The problem
From the line that contains "Conocimientos (226, 11)" to the last line of the data, every line is to be transcribed exactly; no other line is to be included.

Records from a data collection

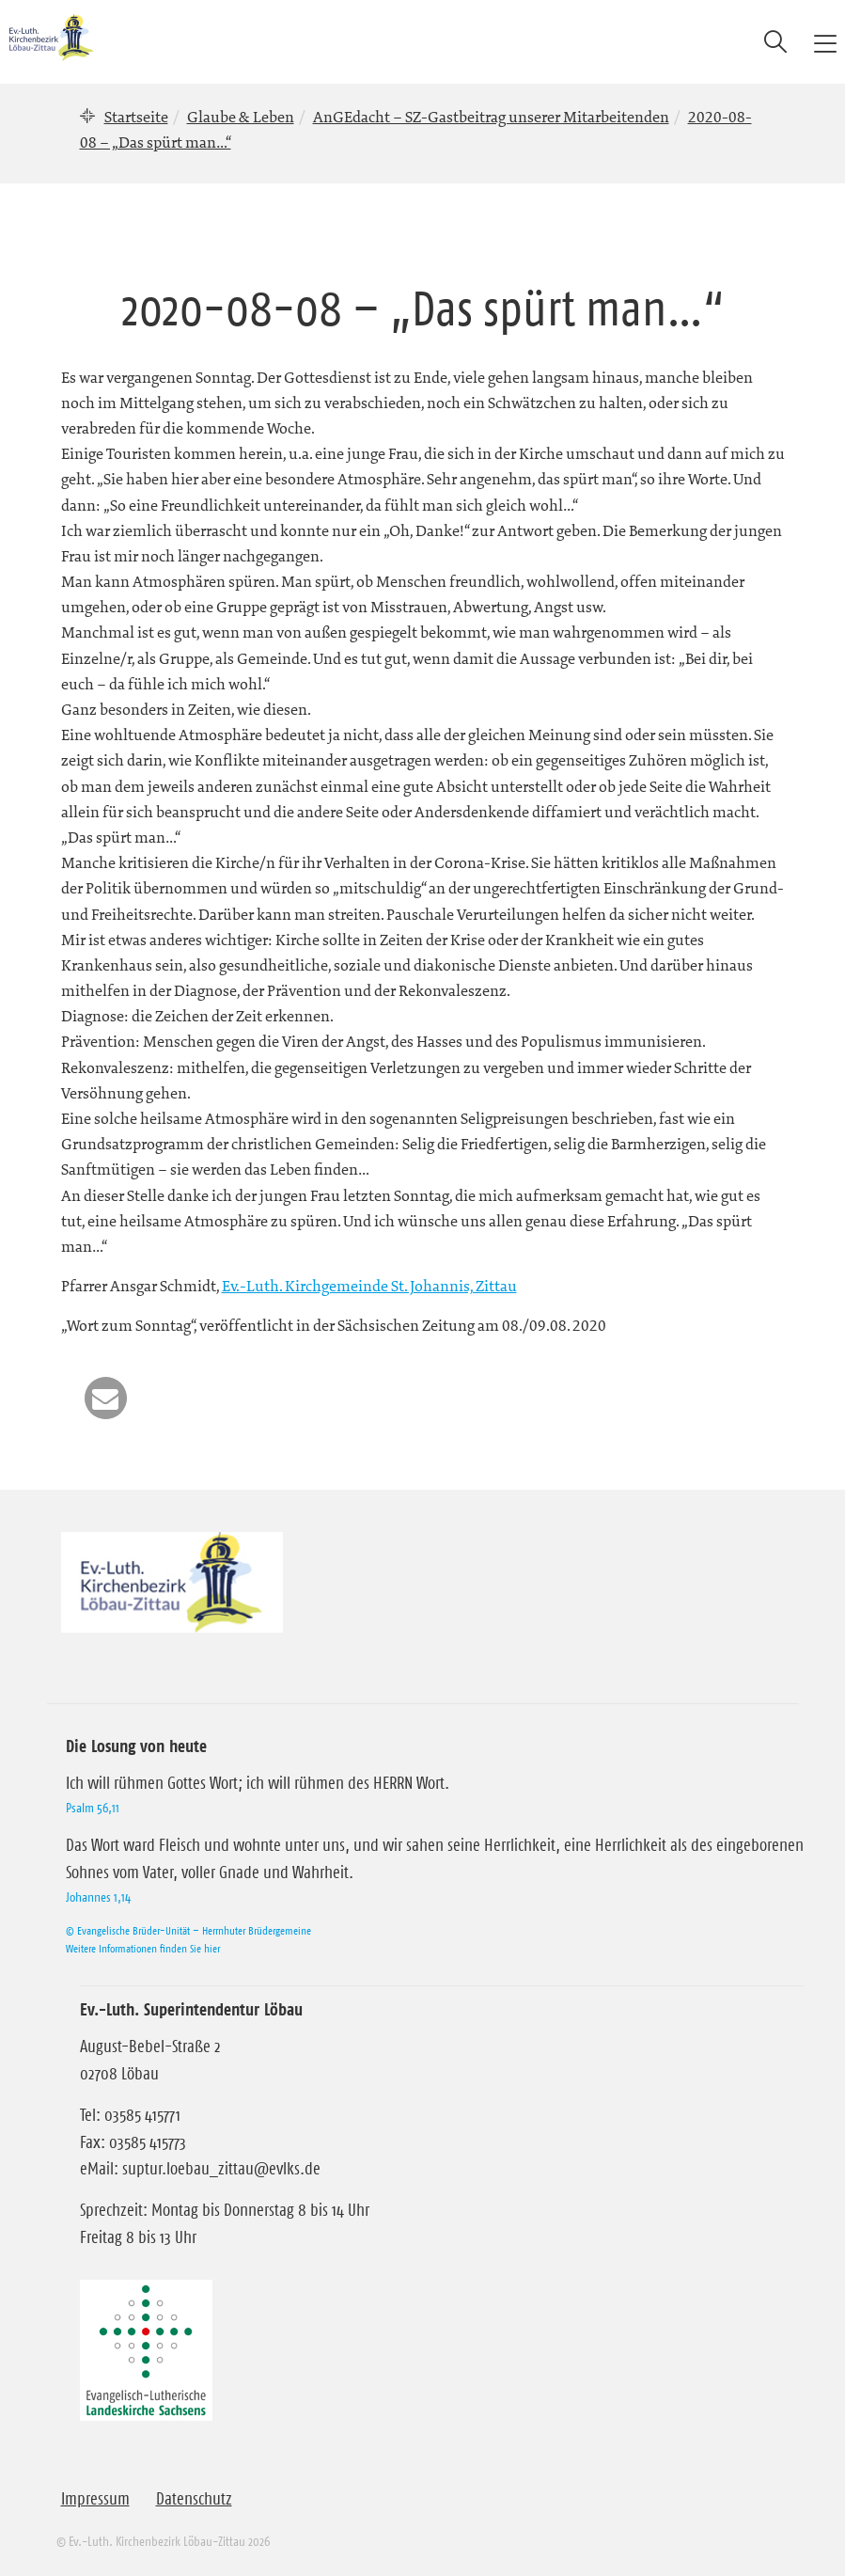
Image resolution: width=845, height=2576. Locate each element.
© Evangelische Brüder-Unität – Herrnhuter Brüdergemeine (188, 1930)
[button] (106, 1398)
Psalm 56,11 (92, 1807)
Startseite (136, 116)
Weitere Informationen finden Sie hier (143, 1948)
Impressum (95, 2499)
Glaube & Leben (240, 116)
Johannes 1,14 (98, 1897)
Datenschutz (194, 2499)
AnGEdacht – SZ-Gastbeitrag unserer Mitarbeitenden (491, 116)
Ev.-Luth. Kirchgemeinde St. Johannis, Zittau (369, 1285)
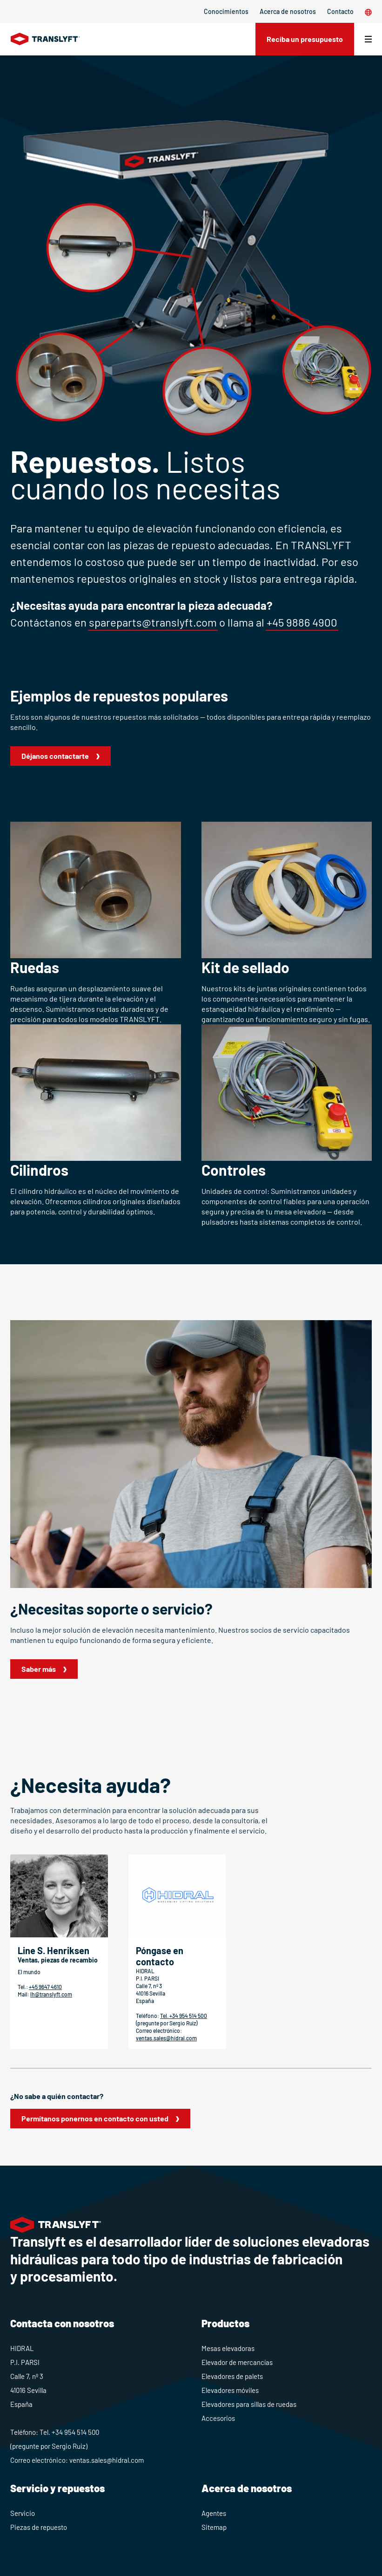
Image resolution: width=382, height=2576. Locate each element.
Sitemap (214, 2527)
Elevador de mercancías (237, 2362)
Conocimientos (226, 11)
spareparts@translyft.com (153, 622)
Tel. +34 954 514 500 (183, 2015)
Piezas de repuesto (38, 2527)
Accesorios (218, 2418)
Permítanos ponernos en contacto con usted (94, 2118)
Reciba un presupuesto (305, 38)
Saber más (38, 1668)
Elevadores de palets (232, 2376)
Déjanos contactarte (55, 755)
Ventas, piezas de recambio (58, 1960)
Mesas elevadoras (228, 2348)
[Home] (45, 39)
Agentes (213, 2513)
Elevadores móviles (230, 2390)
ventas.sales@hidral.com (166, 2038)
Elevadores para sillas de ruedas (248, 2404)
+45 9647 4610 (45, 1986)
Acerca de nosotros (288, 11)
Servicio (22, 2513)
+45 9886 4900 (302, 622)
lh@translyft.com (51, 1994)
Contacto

Reply to the exercise
Conocimientos (226, 11)
spareparts@translyft.com (153, 622)
Tel. +34 954 514 500 (183, 2015)
Piezas de repuesto (38, 2527)
Accesorios (218, 2418)
Permítanos ponernos en contacto con usted (94, 2118)
Reciba un presupuesto (305, 38)
Saber más (38, 1668)
Elevadores de palets (232, 2376)
Déjanos contactarte (55, 755)
Ventas, piezas de recambio (58, 1960)
Mesas elevadoras (228, 2348)
[Home] (45, 39)
Agentes (213, 2513)
Elevadores móviles (230, 2390)
ventas.sales@hidral.com (166, 2038)
Elevadores para sillas de ruedas (248, 2404)
+45 9647 4610 (45, 1986)
Acerca de nosotros (288, 11)
Servicio (22, 2513)
+45 9886 4900 (302, 622)
lh@translyft.com (51, 1994)
Contacto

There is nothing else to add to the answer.